Conclusion: The future of intelligent engagement

The transformation of contact centers mirrors the larger enterprise AI journey — one that blends technology, trust and transformation at scale.

In Alhawat’s view, the future belongs to organizations that elevate the contact center from a reactive support function into a proactive engine for growth, loyalty and innovation. “Once you solve this problem,” he says, “it opens the door to AI adoption everywhere else.”

By reimagining how humans and machines collaborate, businesses are discovering that every customer conversation holds not just a cost — but a potential opportunity for connection, insight and growth.

FAQs

1. How is AI turning contact centers into growth engines rather than cost centers?
AI and large language models are turning reactive, phone-based contact centers into proactive, digital-first growth engines. Instead of just resolving tickets, they surface next-best-actions, enable contextual upsell and cross-sell and help agents personalize every interaction without feeling pushy or eroding customer trust.

2. What role does Generative AI play in everyday customer interactions?
Generative AI helps contact centers understand intent, pull knowledge from multiple systems and recommend next steps in real time. It powers both fully contained self-service interactions and human-assisted copilots, enabling faster resolution, fewer escalations and better experiences while still keeping humans in the loop for complex scenarios.

3. Where should organizations start when proving ROI from AI in contact centers?
Start by focusing AI on edge cases that normally require escalation, such as off-script questions during a billing or support call. When AI can understand context, fetch technical or account data and resolve these within a single interaction, you reduce expensive handoffs and quickly prove tangible ROI.

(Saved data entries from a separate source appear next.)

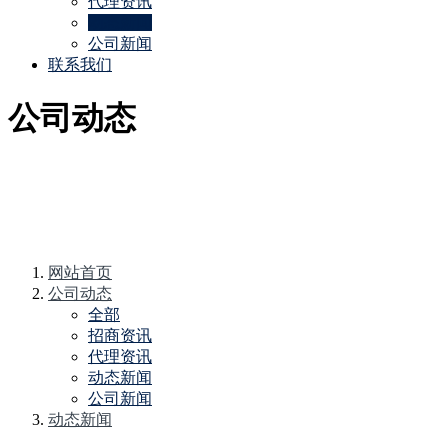
代理资讯
动态新闻
公司新闻
联系我们
公司动态
网站首页
公司动态
全部
招商资讯
代理资讯
动态新闻
公司新闻
动态新闻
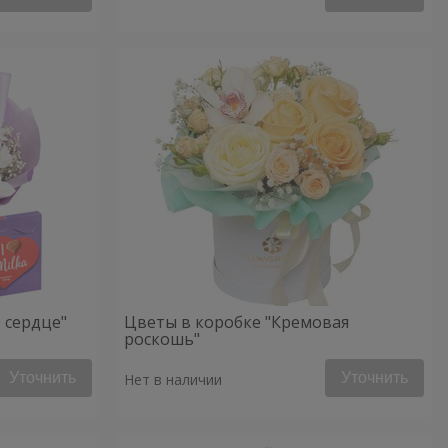
 сердце"
Цветы в коробке "Кремовая
роскошь"
Уточнить
Уточнить
Нет в наличии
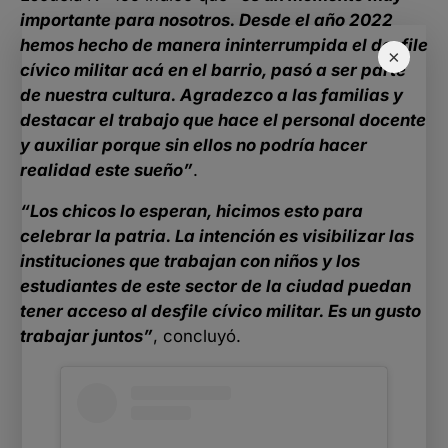
importante para nosotros. Desde el año 2022
hemos hecho de manera ininterrumpida el desfile
×
cívico militar acá en el barrio, pasó a ser parte
de nuestra cultura. Agradezco a las familias y
destacar el trabajo que hace el personal docente
y auxiliar porque sin ellos no podría hacer
realidad este sueño”
.
“Los chicos lo esperan, hicimos esto para
celebrar la patria. La intención es visibilizar las
instituciones que trabajan con niños y los
estudiantes de este sector de la ciudad puedan
tener acceso al desfile cívico militar. Es un gusto
trabajar juntos”
, concluyó.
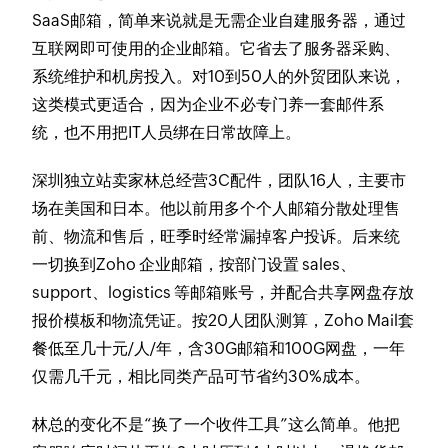
SaaS邮箱，简单来说就是无需企业自建服务器，通过
互联网即可使用的企业邮箱。它省去了服务器采购、
系统维护和机房投入。对10到50人的外贸团队来说，
这类模式更适合，因为企业不必专门养一套邮件系
统，也不用把IT人员绑在日常故障上。
深圳独立站卖家林总经营3C配件，团队16人，主要市
场在美国和日本。他以前用多个个人邮箱分散处理售
前、物流和售后，旺季时经常漏掉客户投诉。后来统
一切换到Zoho 企业邮箱，按部门设置 sales、
support、logistics 等邮箱账号，并配合共享网盘存放
报价模板和物流凭证。按20人团队测算，Zoho Mail套
餐低至几十元/人/年，含30G邮箱和100G网盘，一年
仅需几千元，相比同类产品可节省约30%成本。
林总的变化不是“换了一个收件工具”这么简单。他把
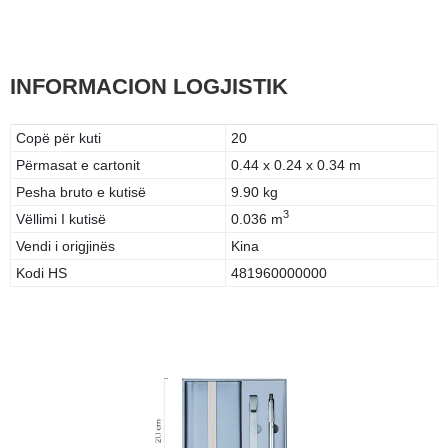
INFORMACION LOGJISTIK
Copë për kuti
20
Përmasat e cartonit
0.44 x 0.24 x 0.34 m
Pesha bruto e kutisë
9.90 kg
3
Vëllimi I kutisë
0.036 m
Vendi i origjinës
Kina
Kodi HS
481960000000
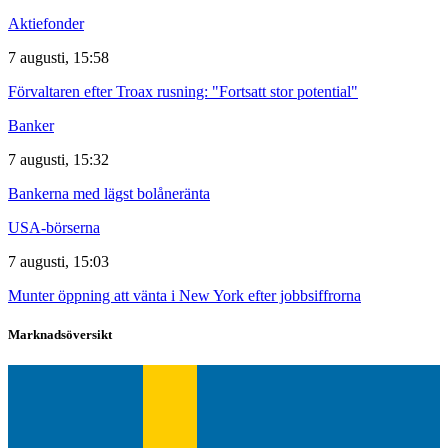
Aktiefonder
7 augusti, 15:58
Förvaltaren efter Troax rusning: "Fortsatt stor potential"
Banker
7 augusti, 15:32
Bankerna med lägst bolåneränta
USA-börserna
7 augusti, 15:03
Munter öppning att vänta i New York efter jobbsiffrorna
Marknadsöversikt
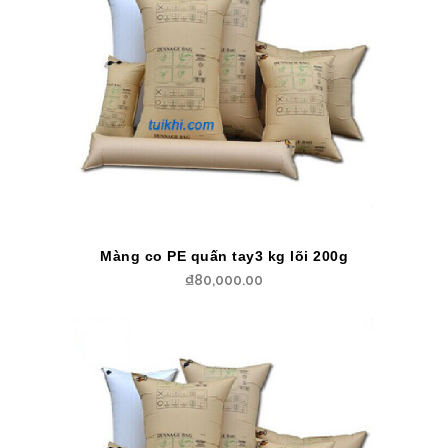
Màng co PE quấn tay3 kg lõi 200g
₫
80,000.00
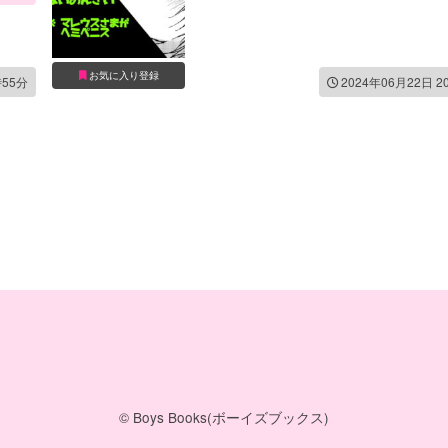
お気に入り登録
時55分
2024年06月22日 2
© Boys Books(ボーイズブックス)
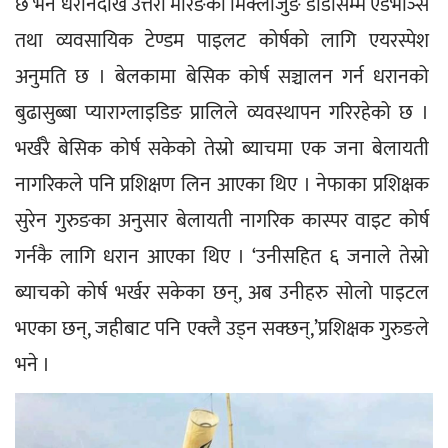
छ भने धरानदेखि उत्तरी मोरङको मिक्लाजुङ डाँडासम्म एडभाञ्स 
तथा व्यवसायिक टेण्डम पाइलट कोर्षको लागि एयरस्पेश 
अनुमति छ । बेलकामा बेसिक कोर्ष सञ्चालन गर्न धरानको 
बुढासुब्बा प्याराग्लाइडिङ प्रालिले व्यवस्थापन गरिरहेको छ । 
भर्खरै बेसिक कोर्ष सकेको तेस्रो ब्याचमा एक जना बेलायती 
नागरिकले पनि प्रशिक्षण लिन आएका थिए । नेफाका प्रशिक्षक 
सुरेन गुरुङका अनुसार बेलायती नागरिक कास्पर वाइट कोर्ष 
गर्नकै लागि धरान आएका थिए । ‘उनीसहित ६ जनाले तेस्रो 
ब्याचको कोर्ष भर्खर सकेका छन्, अब उनीहरु सोलो पाइटल 
भएका छन्, जहीबाट पनि एक्लै उड्न सक्छन्,’प्रशिक्षक गुरुङले 
भने ।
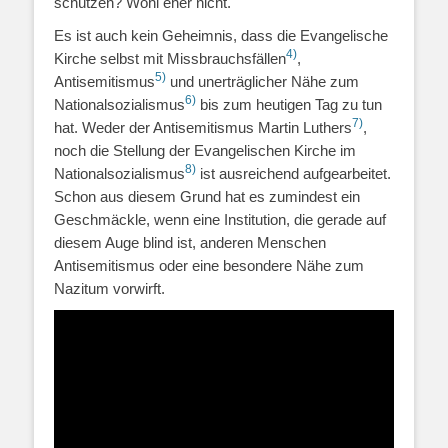
schützen? Wohl eher nicht.
Es ist auch kein Geheimnis, dass die Evangelische
4)
Kirche selbst mit Missbrauchsfällen
,
5)
Antisemitismus
und unerträglicher Nähe zum
6)
Nationalsozialismus
bis zum heutigen Tag zu tun
7)
hat. Weder der Antisemitismus Martin Luthers
,
noch die Stellung der Evangelischen Kirche im
8)
Nationalsozialismus
ist ausreichend aufgearbeitet.
Schon aus diesem Grund hat es zumindest ein
Geschmäckle, wenn eine Institution, die gerade auf
diesem Auge blind ist, anderen Menschen
Antisemitismus oder eine besondere Nähe zum
Nazitum vorwirft.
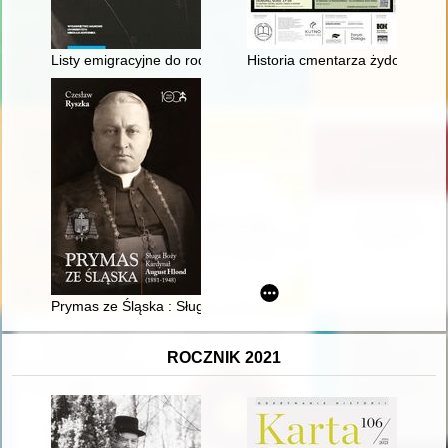
Listy emigracyjne do rodziców : (z dołączeniem listów Michał
Historia cmentarza żydowskiego
Prymas ze Śląska : Sługa Boży Kardynał August Hlond (1881-
ROCZNIK 2021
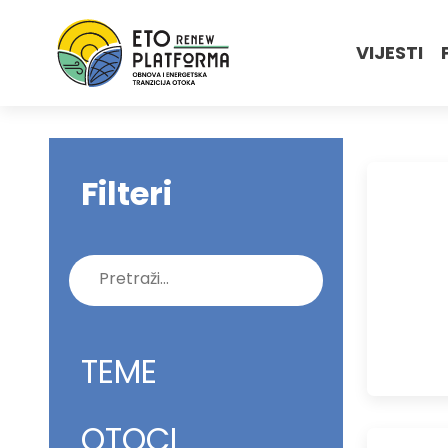
VIJESTI
Filteri
Pretraži:
TEME
OTOCI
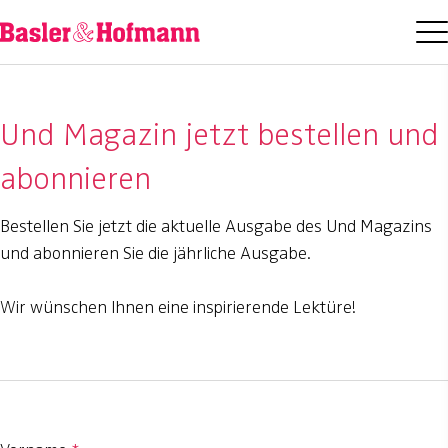
Und Magazin jetzt bestellen und
abonnieren
Bestellen Sie jetzt die aktuelle Ausgabe des Und Magazins
und abonnieren Sie die jährliche Ausgabe.
Wir wünschen Ihnen eine inspirierende Lektüre!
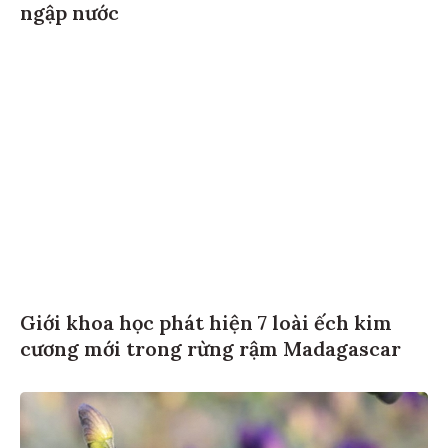
ngập nước
Giới khoa học phát hiện 7 loài ếch kim
cương mới trong rừng rậm Madagascar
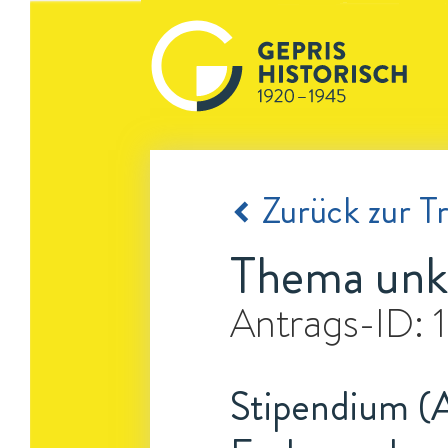
Zurück zur Tr
Thema unk
Antrags-ID:
Stipendium (A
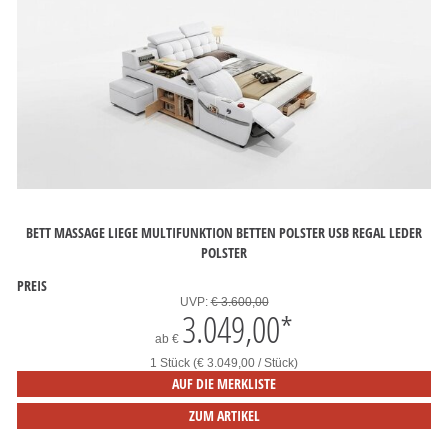
BETT MASSAGE LIEGE MULTIFUNKTION BETTEN POLSTER USB REGAL LEDER
POLSTER
PREIS
UVP:
€ 3.600,00
3.049,00
*
ab
€
1 Stück (€ 3.049,00 / Stück)
AUF DIE MERKLISTE
ZUM ARTIKEL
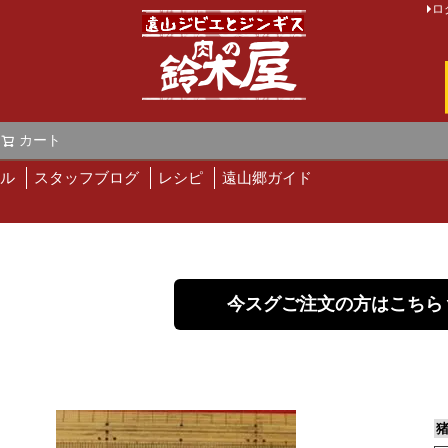
ロ
カート
検索
ル
スタッフブログ
レシピ
遠山郷ガイド
今スグご注文の方はこちら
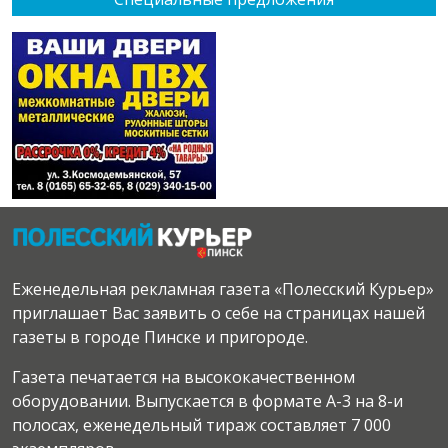
Еженедельная рекламная газета «Полесский Курьер»
приглашает Вас заявить о себе на страницах нашей
газеты в городе Пинске и пригороде.
Газета печатается на высококачественном
оборудовании. Выпускается в формате А-3 на 8-и
полосах, еженедельный тираж составляет 7 000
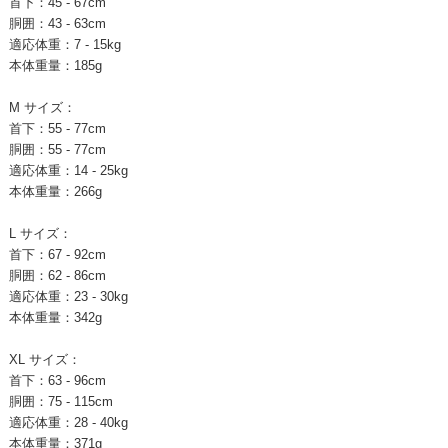
首下：45 - 67cm
胴囲：43 - 63cm
適応体重：7 - 15kg
本体重量：185g
M サイズ：
首下：55 - 77cm
胴囲：55 - 77cm
適応体重：14 - 25kg
本体重量：266g
L サイズ：
首下：67 - 92cm
胴囲：62 - 86cm
適応体重：23 - 30kg
本体重量：342g
XL サイズ：
首下：63 - 96cm
胴囲：75 - 115cm
適応体重：28 - 40kg
本体重量：371g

4. How can companies build trust in AI among agents and leaders?
Trust comes from clear guardrails, Responsible AI practices and gradual rollout. Organizations start with low-risk use cases, monitor results and show agents how AI raises customer satisfaction and first-contact resolution. Incentives, transparent performance metrics and using AI as a copilot, not a critic, help frontline teams adopt it confidently.

5. Why is unified data so important for modern, omnichannel contact centers?
By unifying data from CRM, billing, web, social and past interactions, AI builds persistent customer profiles that follow the customer across channels. This context lets systems and agents anticipate needs, personalize offers, proactively prevent issues and design journeys that feel consistent whether customers call, chat, message or self-serve.